This is another way of thinking about Chalmers’ hard problem, what philosopher Colin McGinn calls “cognitive closure.” (McGinn has just left the University of Miami after much controversy. Who knows, maybe he will also join NYU’s philosophy department?)

Back to McGinn’s ideas, he and other “mysterians” defend the idea that our brains can only do so much and one of the things that it can’t do is understand the nature of consciousness. Being a philosophical argument there is of course no scientific proof of this limitation (what physicists fondly call a “no-go theorem”), but McGinn makes a compelling case, arguing that the difficulty comes from consciousness being nowhere and everywhere in the brain, thus not amenable to the methodic reductionist analysis as we tend to do with scientific issues.

This being the case, it becomes very hard to see how the subjective quality of the experiential mind will emerge from neuronal modeling in silicon chips: to capture thinking is not the same thing as capturing what the thinking is about.

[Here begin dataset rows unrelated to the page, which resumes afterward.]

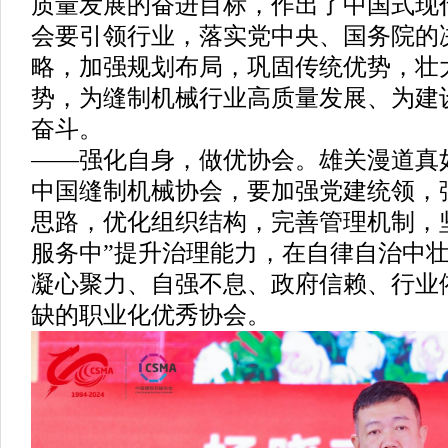
质量发展的奋进目标，作出了中国式现
会要引领行业，落实党中央、国务院的
略，加强规划布局，巩固传统优势，壮
势，为缝制机械行业高质量发展、为建
奋斗。
——强化自身，做优协会。雄关漫道真
中国缝制机械协会，要加强党建统领，
思路，优化组织结构，完善管理机制，
服务中”提升治理能力，在自律自治中
凝心聚力、自强不息、政府信赖、行业
缺的职业化优秀协会。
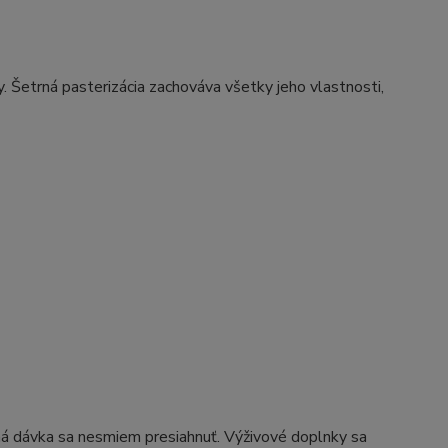
y. Šetrná pasterizácia zachováva všetky jeho vlastnosti,
á dávka sa nesmiem presiahnuť. Výživové doplnky sa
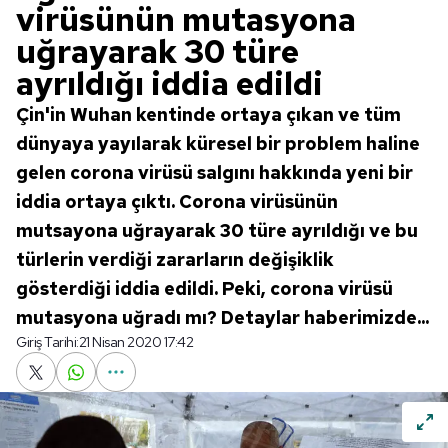
virüsünün mutasyona
uğrayarak 30 türe
ayrıldığı iddia edildi
Çin'in Wuhan kentinde ortaya çıkan ve tüm
dünyaya yayılarak küresel bir problem haline
gelen corona virüsü salgını hakkında yeni bir
iddia ortaya çıktı. Corona virüsünün
mutsayona uğrayarak 30 türe ayrıldığı ve bu
türlerin verdiği zararların değişiklik
gösterdiği iddia edildi. Peki, corona virüsü
mutasyona uğradı mı? Detaylar haberimizde...
Giriş Tarihi:
21 Nisan 2020 17:42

McGinn leaves the door open to more advanced intelligences, with brains designed in more capable ways than ours. Of course, unless you are Ray Kurzweil and are convinced that it is just a matter of time before machines will be able to not just simulate the mind but leave us all behind, we can’t ever predict reliably whether such technological marvels will come to be. But even if a more advanced (machine?) intelligence one day figures out what consciousness is about, it seems that for today we will have to continue living with the mystery of not knowing.

This article was originally published at: The Nature Of Consciousness: A Question Without An Answer?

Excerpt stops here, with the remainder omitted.